Since it’s impossible to control the distribution of these “outliers” between test groups, the only solution is to eliminate them from testing, in order to avoid throwing off the results.

Critical mass is… critical

Whatever the campaign, reliable results depend on a significant (there’s that word again) number of sales. Sometimes there’s confusion about just what constitutes sufficient volume, so for the record: 30 sales is not enough. 

For testing results to be reliable, number of sales should be in the hundreds at least. The same principle applies to email volume: low mailing volume = low testing reliability. This is true for retailers of all sizes, including big retailers with high overall revenue but a relatively small number of sales and emails sent – like one of our clients, who markets high price-tag travel packages.

“A la carte” testing: resist the temptation

It’s understandable: marketers want to know which of their campaigns generate extra revenue, so testing them individually is an enticing pursuit. This is a slippery slope though, as the results for individual campaigns just aren’t meaningful most of the time.First of all, single campaigns have a relatively slight impact on sales – too slight to cross the threshold of (wait for it…) significance. 
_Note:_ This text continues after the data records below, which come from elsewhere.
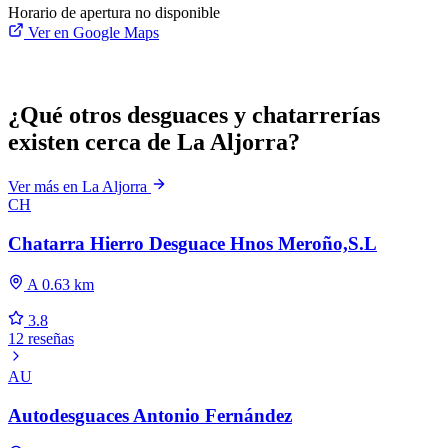
Horario de apertura no disponible
Ver en Google Maps
¿Qué otros desguaces y chatarrerías
existen cerca de La Aljorra?
Ver más en La Aljorra
CH
Chatarra Hierro Desguace Hnos Meroño,S.L
A 0.63 km
3.8
12 reseñas
AU
Autodesguaces Antonio Fernández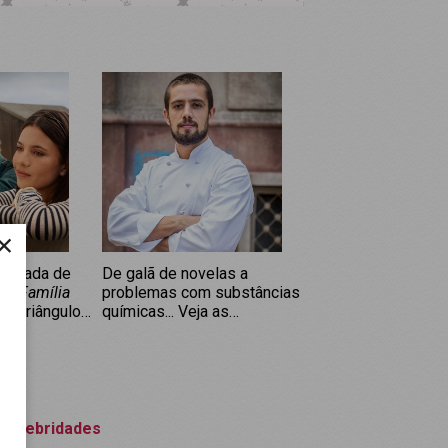
×
porada de
De galã de novelas a
 a Família
problemas com substâncias
a os triângulos
químicas... Veja as
séries de
TV
!
polêmicas que rondam
Rafael Cardoso
Celebridades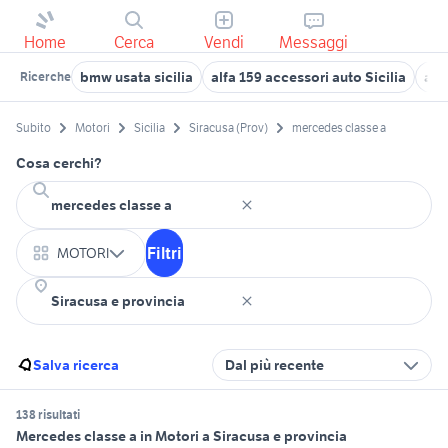
Home
Cerca
Vendi
Messaggi
bmw usata sicilia
alfa 159 accessori auto Sicilia
aud
Ricerche
Subito
Motori
Sicilia
Siracusa (Prov)
mercedes classe a
Cosa cerchi?
Filtri
MOTORI
Salva ricerca
Dal più recente
138 risultati
Mercedes classe a in Motori a Siracusa e provincia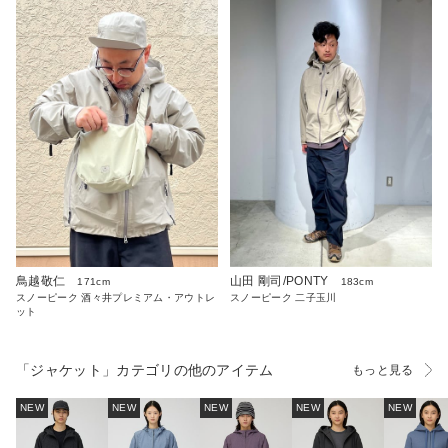
鳥越敬仁
山田 剛司/PONTY
171cm
183cm
スノーピーク 酒々井プレミアム・アウトレ
スノーピーク 二子玉川
ット
「ジャケット」カテゴリの他のアイテム
もっと見る
NEW
NEW
NEW
NEW
NEW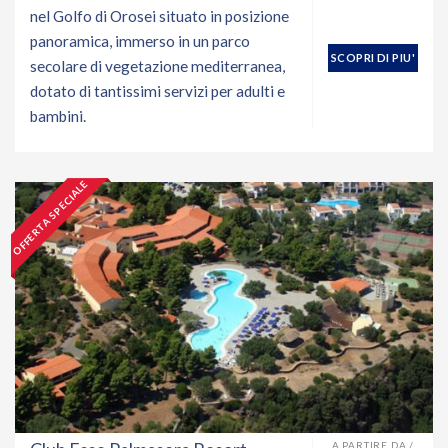
nel Golfo di Orosei situato in posizione
panoramica, immerso in un parco
SCOPRI DI PIU'
secolare di vegetazione mediterranea,
dotato di tantissimi servizi per adulti e
bambini.
OFFERTA SPECIALE
A PARTIRE DA /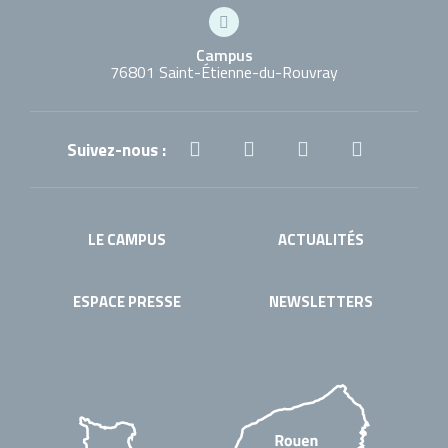
Campus
76801 Saint-Étienne-du-Rouvray
Suivez-nous :
LE CAMPUS
ACTUALITÉS
ESPACE PRESSE
NEWSLETTERS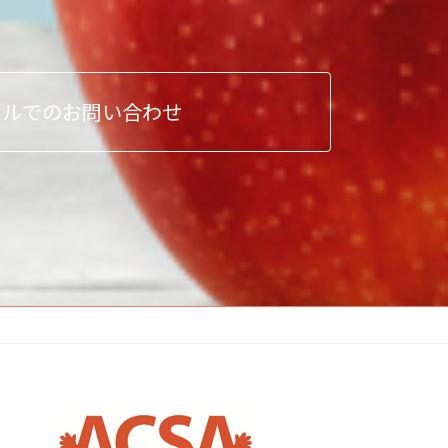
ールでのお問い合わせ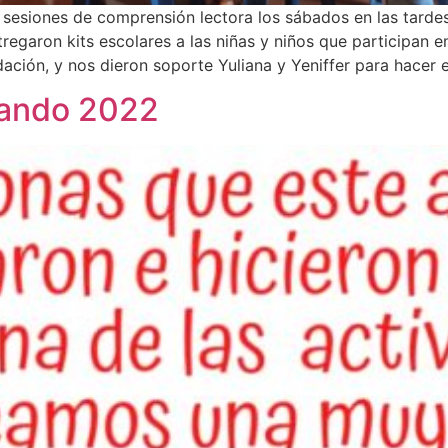
sesiones de comprensión lectora los sábados en las tardes
regaron kits escolares a las niñas y niños que participan e
dación, y nos dieron soporte Yuliana y Yeniffer para hacer 
cando 2022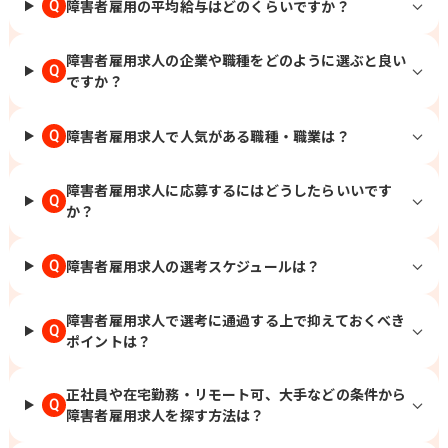
障害者雇用の平均給与はどのくらいですか？
Q
障害者雇用求人の企業や職種をどのように選ぶと良い
Q
ですか？
障害者雇用求人で人気がある職種・職業は？
Q
障害者雇用求人に応募するにはどうしたらいいです
Q
か？
障害者雇用求人の選考スケジュールは？
Q
障害者雇用求人で選考に通過する上で抑えておくべき
Q
ポイントは？
正社員や在宅勤務・リモート可、大手などの条件から
Q
障害者雇用求人を探す方法は？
Also, some marketers make the mistake of using different control groups from one campaign to the next, which makes comparing results between campaigns even less meaningful. It’s important to take a long-term, “big picture” approach; by testing over time, in a consistent way, you’ll get a much more reliable perspective in the end.

Marketing fatigue management can muddy the waters

Customer fatigue management is another factor that can distort the results of control group testing. Especially for big retailers with high mailing volume, who rely heavily on these planning mechanisms to avoid agenda conflicts. Tinyclues’ own pressure management system takes control groups into account, but many retailers’ systems aren’t as sophisticated. 

In cases where your planning tool filters out part of the test group base, the control group ends up being “over-solicited” in comparison. This imbalance can be even stronger with call-to-action campaigns – those special mailings sent out to a selection of top customers, who may wind up over-represented in the control group.

Keep calm, and don’t be a control group testing freak

Despite the allure of control group testing, in most cases…you probably shouldn’t try this at home, folks. It’s a complex undertaking, and meaningful results are very hard to come by. Also, let’s not forget that it comes at a cost: by freezing a significant portion of your customer base, you’re depriving yourself of the potential additional revenue from these users.

At Tinyclues, we stand behind the merits of our Deep Learning technology, but we’re not alone; our solution has been tried and tested 6 ways to Sunday, by data scientists from e-commerce retailers around the world. Hundreds of tests have confirmed that our targeting solution leads to significantly higher performance when it comes to campaign revenues. 

But there’s more: Tinyclues enables marketers to orchestrate complex campaign schedules, an additional advantage that is non-negligible. Tinyclues’ clients value our solution not only for the quantifiable results it provides, but because it brings real campaign intelligence to their marketing, and optimizes their entire campaign strategy – benefits that are harder to measure, but every bit as certain and significant.